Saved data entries
------------------------------------

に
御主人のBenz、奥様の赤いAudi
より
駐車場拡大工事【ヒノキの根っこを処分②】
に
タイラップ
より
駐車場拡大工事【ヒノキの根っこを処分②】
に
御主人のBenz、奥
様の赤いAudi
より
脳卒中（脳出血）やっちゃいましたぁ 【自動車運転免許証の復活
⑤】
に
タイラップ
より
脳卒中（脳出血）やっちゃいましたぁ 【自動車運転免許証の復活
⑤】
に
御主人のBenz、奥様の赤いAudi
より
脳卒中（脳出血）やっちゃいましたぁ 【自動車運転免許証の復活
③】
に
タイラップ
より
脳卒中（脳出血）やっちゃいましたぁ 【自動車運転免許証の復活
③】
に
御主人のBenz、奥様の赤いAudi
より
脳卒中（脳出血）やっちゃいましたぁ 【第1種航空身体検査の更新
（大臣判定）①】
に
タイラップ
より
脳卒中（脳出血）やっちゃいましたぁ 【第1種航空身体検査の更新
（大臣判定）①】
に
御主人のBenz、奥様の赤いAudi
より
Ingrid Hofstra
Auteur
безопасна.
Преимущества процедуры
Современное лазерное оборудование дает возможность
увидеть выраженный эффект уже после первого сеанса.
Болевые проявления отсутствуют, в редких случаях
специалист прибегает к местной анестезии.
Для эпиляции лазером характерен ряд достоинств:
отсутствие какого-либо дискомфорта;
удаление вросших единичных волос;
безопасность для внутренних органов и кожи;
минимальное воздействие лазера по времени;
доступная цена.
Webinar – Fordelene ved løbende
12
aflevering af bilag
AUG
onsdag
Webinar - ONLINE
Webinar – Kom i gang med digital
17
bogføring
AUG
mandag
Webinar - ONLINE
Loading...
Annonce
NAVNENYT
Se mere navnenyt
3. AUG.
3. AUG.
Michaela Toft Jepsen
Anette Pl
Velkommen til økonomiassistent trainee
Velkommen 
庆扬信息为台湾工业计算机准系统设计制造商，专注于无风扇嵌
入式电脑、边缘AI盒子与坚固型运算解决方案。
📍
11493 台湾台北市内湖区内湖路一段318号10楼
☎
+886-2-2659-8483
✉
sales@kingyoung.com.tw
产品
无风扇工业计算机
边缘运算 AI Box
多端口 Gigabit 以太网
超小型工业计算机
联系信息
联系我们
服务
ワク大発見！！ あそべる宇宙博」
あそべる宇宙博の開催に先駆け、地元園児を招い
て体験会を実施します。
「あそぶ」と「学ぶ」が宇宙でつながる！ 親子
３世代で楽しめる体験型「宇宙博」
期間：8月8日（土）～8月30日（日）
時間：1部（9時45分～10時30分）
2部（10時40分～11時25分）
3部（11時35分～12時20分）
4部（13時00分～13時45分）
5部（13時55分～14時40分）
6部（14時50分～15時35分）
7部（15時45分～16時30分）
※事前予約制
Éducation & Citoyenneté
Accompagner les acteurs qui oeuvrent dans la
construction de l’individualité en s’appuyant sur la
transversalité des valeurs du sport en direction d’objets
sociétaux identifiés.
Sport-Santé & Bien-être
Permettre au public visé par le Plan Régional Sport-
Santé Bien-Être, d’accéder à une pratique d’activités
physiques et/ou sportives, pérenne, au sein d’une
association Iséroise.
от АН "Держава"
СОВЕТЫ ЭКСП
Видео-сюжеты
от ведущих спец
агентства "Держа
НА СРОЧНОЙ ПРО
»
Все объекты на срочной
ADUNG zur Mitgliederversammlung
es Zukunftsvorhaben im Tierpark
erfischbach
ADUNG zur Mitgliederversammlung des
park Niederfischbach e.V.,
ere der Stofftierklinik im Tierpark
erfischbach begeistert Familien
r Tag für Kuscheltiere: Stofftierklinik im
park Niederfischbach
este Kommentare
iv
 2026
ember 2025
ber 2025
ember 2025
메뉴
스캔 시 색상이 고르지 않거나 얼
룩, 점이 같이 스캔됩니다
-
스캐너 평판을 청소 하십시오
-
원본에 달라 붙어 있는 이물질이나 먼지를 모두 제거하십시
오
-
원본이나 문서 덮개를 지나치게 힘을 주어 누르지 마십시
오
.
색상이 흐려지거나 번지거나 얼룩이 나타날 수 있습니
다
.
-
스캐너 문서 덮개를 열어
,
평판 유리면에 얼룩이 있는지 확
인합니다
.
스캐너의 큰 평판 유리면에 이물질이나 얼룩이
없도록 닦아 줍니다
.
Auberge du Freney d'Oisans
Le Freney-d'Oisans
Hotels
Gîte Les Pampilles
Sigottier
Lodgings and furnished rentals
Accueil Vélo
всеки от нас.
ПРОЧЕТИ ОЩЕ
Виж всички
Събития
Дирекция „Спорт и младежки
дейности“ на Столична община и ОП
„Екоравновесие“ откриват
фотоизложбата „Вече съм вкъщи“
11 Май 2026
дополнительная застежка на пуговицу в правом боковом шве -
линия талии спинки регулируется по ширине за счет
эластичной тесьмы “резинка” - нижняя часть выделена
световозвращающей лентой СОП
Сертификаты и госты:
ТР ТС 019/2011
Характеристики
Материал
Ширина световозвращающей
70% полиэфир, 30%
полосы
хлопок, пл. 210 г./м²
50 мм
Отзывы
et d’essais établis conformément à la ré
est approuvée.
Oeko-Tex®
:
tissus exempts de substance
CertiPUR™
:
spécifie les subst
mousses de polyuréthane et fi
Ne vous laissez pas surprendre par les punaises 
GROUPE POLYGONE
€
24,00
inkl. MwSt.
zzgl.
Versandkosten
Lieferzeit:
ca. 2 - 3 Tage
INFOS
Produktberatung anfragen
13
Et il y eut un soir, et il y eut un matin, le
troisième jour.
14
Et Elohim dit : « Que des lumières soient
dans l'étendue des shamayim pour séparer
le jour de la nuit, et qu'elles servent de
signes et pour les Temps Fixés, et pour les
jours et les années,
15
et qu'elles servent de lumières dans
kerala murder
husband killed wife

------------------------------------

## WORK INSTRUCTION
Go through the entries above and copy each line with "Velkommen" in it.

## RESPONSE BELOW
Velkommen til økonomiassistent trainee
Velkommen 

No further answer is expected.